This is the thread where the Drunk and Depressed (D&D) OR Drunk and Awkwardly lovey (D&AL) come to share with random internet strangers. If you have come here to make snarky, shitty, “I’m better than you” type comments, get the fuck out.
So I’m officially Drunk and Depressed (D&D) I’m posting because I’ll actually be up untill at least QT3 tonight, just like nearly every night lately. I lost my job in November and have been on unemployment since. Unemployment pays about half of what I was making prior to the lay off. The only jobs I can seem to find pay about the same as unemployment. Why would I take a job that pays the same as me sitting home and playing Dwarf Fortress all day?
My GF just quit her job to go back to school for a Master’s Degree. This was planned a long time prior to me unexpectedly losing my job, but it means that neither of us have an income to speak of. See you eating Mac and Cheese from a box for the concievable future.
I’ve been trying to do my best to live up to my end of the Unemployment insurance guidelines but let me tell you 5 applications per week is not as easy as it sounds. I’ve put my resume into at least 30 different companies in the last couple of months and I’ve had a totall of one, yes, ONE fucking interview. That company told me I was “by far the most qualified candidate” and then called me back the next week to tell me they were holding off on new hires because of the economy. I’ve heard it said that the great Depression wasn’t that bad if you had a job and I’m starting to understand that statement.
Not only do I have no job but I have the worst case of writer’s block that I’ve ever had. I’ve been trying to write lyrics to a couple of songs for weeks and every thing I try sounds like a 5th grader wrote it.
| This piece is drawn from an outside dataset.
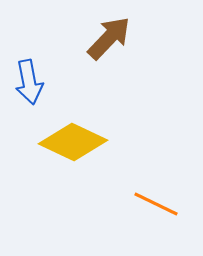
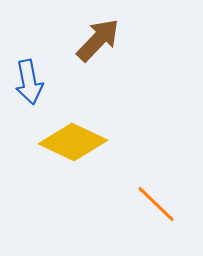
brown arrow: moved 11 px left, 2 px down
orange line: rotated 18 degrees clockwise
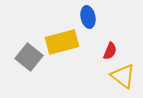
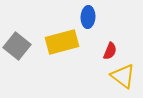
blue ellipse: rotated 15 degrees clockwise
gray square: moved 12 px left, 11 px up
I quit smoking pot when I lost my job. (I’m studying for a drug test) It wasn’t an everyday habit but something I enjoyed when partying, maybe a couple times a month. (I"m not a big drinker btw, but I do like to alter-states once in a while) But now I find myself chain smoking cigs and dreaming about smoking the weed. FOR REAL, dreams like I’ve never had before, dreams about hanging out with fucking Bob Marley and shit and smoking fucking baseball bats. I’m not kidding, it’s driving me nuts.
I’m also at the moment awkwardly lovey with you all. I’ve alway’s loved reading the random geekiness that is QT3, but since the layoff, it’s been one of the highlights of my day. (And, seriously, lately I don’t have much to look forward to)
So this is the “I"m sad” thread. This is the “Feel sorry for me” Thread. This is the “I"m so drunk I love a bunch of random internet geeks” thread. This is the thread where people can vent to the QT3.
This is also may be the thread to read if you want to feel smug about your situation. But this is not the thread to post in if you want to be and asshole. You know who you are.
Oh, and this is not the thread for sympathy. This is a thread for D&D D&AL venting so appropriate comments would be allong the lines of “I hear ya” or “preach on brother” “We heart you too” or some shit like that. I don’t need no sympathies, I just need to vent to a few hundred random strangers.